U of M law students tour Israel

Bryan Schwartz

WINNIPEG — A group of first-year University of Manitoba law students saw a “different side of Israel” on a recent tour of the country sponsored by the Canadian Friends of the Hebrew University of Jerusalem (CFHU).

During the three-week tour this past May, the students learned about the Israeli legal system, its constitutional developments and its interaction with international law.

The students’ agenda included lectures about the role of the Supreme Court in Israeli society; laws that protect intellectual property in Israel; Jewish and family law; the basic nature of international law generally, and trade law in particular, as well as current challenges involving the mix of politics and business in the area of trade relations.

“We were able to visit the Supreme Court of Israel, test-drive electric cars at Better Place [a company that aims to bring affordable electric cars to the mainstream] and hear from a legal adviser to the IDF counterterrorism division,” said Alexandra Miles, one of the students who went on the tour.

“Each of these experiences, along with many others, presented a different side of Israel and reflected the struggles that the nation faces and the solutions that are being implemented to address those issues.”

The tour was part of the Mishpatim program, which was founded last year by U of M law professor Bryan Schwartz, in conjunction with the Winnipeg chapter of the CFHU. Schwartz, who has been on U of M’s faculty of law since 1981, is the inaugural Asper Professor of International Business and Trade Law.

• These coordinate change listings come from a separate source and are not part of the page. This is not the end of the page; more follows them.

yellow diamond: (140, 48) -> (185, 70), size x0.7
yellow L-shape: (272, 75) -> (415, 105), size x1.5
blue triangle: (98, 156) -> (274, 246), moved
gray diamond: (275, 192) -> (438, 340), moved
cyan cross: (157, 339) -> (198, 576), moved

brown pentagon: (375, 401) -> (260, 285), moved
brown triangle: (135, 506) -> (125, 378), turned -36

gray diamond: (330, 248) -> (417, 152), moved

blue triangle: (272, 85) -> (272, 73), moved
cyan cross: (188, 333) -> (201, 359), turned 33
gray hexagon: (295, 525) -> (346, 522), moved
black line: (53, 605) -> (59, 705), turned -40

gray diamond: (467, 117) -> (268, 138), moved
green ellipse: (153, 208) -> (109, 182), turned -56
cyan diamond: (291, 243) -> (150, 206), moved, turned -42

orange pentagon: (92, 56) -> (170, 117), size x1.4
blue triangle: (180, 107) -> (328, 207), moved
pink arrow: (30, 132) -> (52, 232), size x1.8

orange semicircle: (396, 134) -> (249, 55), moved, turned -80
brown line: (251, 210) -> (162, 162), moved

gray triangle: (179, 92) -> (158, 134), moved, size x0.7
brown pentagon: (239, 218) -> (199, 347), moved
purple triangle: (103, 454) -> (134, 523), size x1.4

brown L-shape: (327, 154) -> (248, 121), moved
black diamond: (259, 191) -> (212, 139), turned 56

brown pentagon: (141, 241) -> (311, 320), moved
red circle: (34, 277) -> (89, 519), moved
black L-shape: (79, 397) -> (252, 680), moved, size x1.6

Schwartz, who led the tour, said that “Israel has had to face many of the challenges – often at an especially intensive and complicated level – that Canada has had in respecting individual and minority rights in general, and in the particular context of addressing security threats, including terrorism.

Miles said the trip was an invaluable opportunity to get to know Israel’s legal system and in particular, its nascent constitutional framework. “The program provided a wide variety of experiences that coalesced to demonstrate the unique features of Israeli society,” she said.

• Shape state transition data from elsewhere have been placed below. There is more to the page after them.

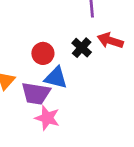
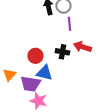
black cross: (82, 48) -> (62, 52), turned -32

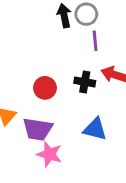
blue triangle: (44, 73) -> (95, 129), moved

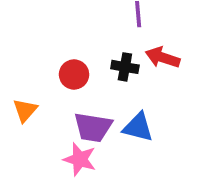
purple trapezoid: (38, 129) -> (93, 127), moved

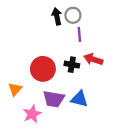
red circle: (74, 74) -> (43, 69), size x1.5
pink star: (80, 159) -> (32, 114), moved, turned 30

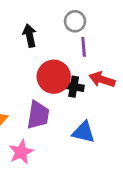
black arrow: (57, 16) -> (30, 36), moved
red circle: (43, 69) -> (54, 77), moved
purple trapezoid: (54, 99) -> (38, 115), moved, turned -90

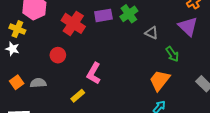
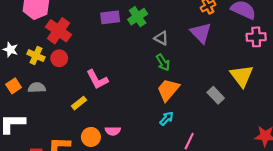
red cross: (73, 23) -> (59, 31), moved
yellow cross: (17, 29) -> (36, 56), moved
green arrow: (172, 54) -> (163, 62), moved
pink L-shape: (94, 73) -> (97, 79), turned -60

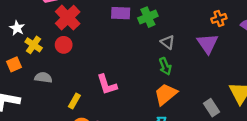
yellow cross: (36, 56) -> (34, 45), moved
pink L-shape: (97, 79) -> (107, 85), moved
gray semicircle: (37, 88) -> (43, 78), moved
yellow rectangle: (79, 103) -> (74, 101), moved, turned -32

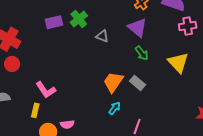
green arrow: (165, 66) -> (142, 53), moved
pink L-shape: (107, 85) -> (46, 90), moved
gray rectangle: (212, 108) -> (138, 83), moved

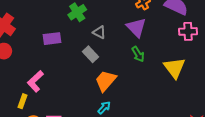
purple rectangle: (54, 22) -> (52, 39), moved
gray rectangle: (138, 83) -> (91, 54), moved
pink L-shape: (46, 90) -> (35, 81), turned 75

For student Caroline Reimer, the tour was a “life-changing experience. It exceeded my expectations,” she said.

“We are hoping,” Schwartz said, “that the lessons learned will give Canadian students much to think about in terms of lessons to be emulated or avoided in addressing some of the comparable problems in Canada – itself a society with traditional peoples, such as First Nations citizens, many newcomers from all over the world, and interested in developing a culture of risk-taking and innovation.”

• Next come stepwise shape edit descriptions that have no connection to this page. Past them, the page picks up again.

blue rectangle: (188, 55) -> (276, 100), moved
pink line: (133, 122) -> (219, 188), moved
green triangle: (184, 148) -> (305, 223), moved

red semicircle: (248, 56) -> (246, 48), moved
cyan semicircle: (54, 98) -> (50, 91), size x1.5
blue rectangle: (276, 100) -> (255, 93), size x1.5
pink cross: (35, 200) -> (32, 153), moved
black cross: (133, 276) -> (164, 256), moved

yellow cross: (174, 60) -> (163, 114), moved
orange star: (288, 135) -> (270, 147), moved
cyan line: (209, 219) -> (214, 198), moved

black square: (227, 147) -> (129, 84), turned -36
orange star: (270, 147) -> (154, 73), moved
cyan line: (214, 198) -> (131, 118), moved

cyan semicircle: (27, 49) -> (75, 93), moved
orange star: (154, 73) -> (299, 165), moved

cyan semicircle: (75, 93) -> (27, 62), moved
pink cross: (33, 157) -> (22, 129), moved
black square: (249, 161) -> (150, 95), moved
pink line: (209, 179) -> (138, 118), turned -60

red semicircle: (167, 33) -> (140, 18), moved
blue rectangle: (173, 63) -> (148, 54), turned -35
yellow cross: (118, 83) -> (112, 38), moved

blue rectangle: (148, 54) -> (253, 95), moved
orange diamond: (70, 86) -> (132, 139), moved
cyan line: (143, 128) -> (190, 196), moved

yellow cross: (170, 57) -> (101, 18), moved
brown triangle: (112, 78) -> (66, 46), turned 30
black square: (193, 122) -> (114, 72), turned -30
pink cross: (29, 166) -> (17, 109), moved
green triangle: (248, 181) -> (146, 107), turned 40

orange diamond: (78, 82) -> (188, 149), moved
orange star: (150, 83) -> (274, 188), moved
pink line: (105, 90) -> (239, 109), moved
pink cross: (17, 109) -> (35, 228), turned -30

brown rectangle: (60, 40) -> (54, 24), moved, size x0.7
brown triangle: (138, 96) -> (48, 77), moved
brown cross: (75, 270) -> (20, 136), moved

Last year, the inaugural year of the program, the group consisted entirely of U of M law students. This year, the 23-person group also included two Asper School of Business students and three law students from the University of Saskatchewan.

The students heard lectures from an Israeli terrorism expert, an Arab Israeli clerking at the Supreme Court and a Druze professor. They visited Hebrew U, the University of Tel Aviv, the Technion, the Bahai Centre in Haifa, a Jewish Ethiopian absorption centre and a workers hotline, an NGO dedicated to protecting workers’ rights.

 “We are very grateful to the provincial government for its financial support this year, which is linked to its interest in having our students exposed to the various comparisons and lessons to be learned from Israel’s own successes and setbacks,” Schwartz said.

He added that the second tour has been more successful than the inaugural one because it “introduced students in both law and commerce to a wide range of issues that intertwine law, politics, sociology and economics. Our speakers and material were diverse in perspective. 

 “The hope is eventually to have a program that has a Manitoba core, but accessible to students across Canada in both law and business.”